А потому, когда он увидел художника с мольбертом у ворот, просящего разрешение нарисовать его особняк, Никитский был в восторге, ведь и князей Барятинских кто-то рисовал давным-давно, и их портреты до сих пор красуются в Третьяковке, в Эрмитаже… И он дал добро художнику, но только с одним условием — написать портрет и его самого и его семьи, когда тот закончит рисовать поместье. В этом и был один из главных резонов выставки — «раскрутить» непризнанного гения Ганина, а потом заказать уже знаменитому художнику, заслуженному деятелю искусств РФ портрет своей семьи, который увековечит его величие, как когда-то увековечили его портреты князей Барятинских…
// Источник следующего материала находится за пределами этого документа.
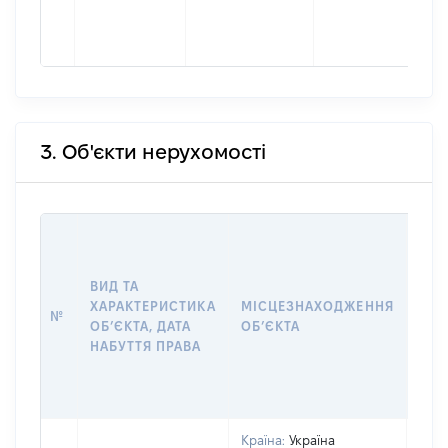
3. Об'єкти нерухомості
ВАР
ДАТ
НАБ
ВИД ТА
ПРА
ХАРАКТЕРИСТИКА
МІСЦЕЗНАХОДЖЕННЯ
№
ЗА
ОБʼЄКТА, ДАТА
ОБʼЄКТА
ОС
НАБУТТЯ ПРАВА
ГР
ОЦІ
ГРН
Країна:
Україна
Мягко шурша по гравию, черный мерседес заехал на территорию поместья, через открытые охраной ворота. Когда дверь машины открылась, к ней уже подбежали трое охранников в «хаки» и солнцезащитных очках с короткими автоматами АКСУ в руках. В охрану Никитский брал только бывших военных и только тех, кто прошел «горячие точки», а платил столько, что мог рассчитывать на их жизнь также, как на свою собственную.

— Валерь Николаич, Валерь Николаич! Мы уж забеспокоились… Взяли бы ребят, Вам без охраны никак нельзя!

— «Кому суждено быть повешенным — тот не утонет», — хмыкнул Никитский. — Вы мне нужны, чтоб детей да жену охранять, а себя я и сам защитить смогу, не мальчик, — он недовольно сморщился — терпеть не мог охрану рядом с собой, также как и водителя в машине — это мешало ему ощущать себя свободным, ощущать риск, делало его жизнь тюрьмой… — Лучше отнесите картину, которая на заднем сиденье, в дом, пусть повесят её у меня в спальне, прямо напротив кровати, да поосторожней! — 50 миллионов стоит — будете потом всю жизнь выплачивать! — и довольно гоготнул, обнажив золотые коронки во рту. Двое охранников аккуратно, нежнее, чем мать младенца, вытащили упакованную в оберточную бумагу картину и осторожно понесли по главной дорожке в дом, а третий уже сел за руль, чтобы отогнать машину в гараж. Ворота медленно закрылись, словно чудовищные челюсти, проглотив свою жертву, с намерением больше никогда её не выпускать из своего раззолоченного чрева…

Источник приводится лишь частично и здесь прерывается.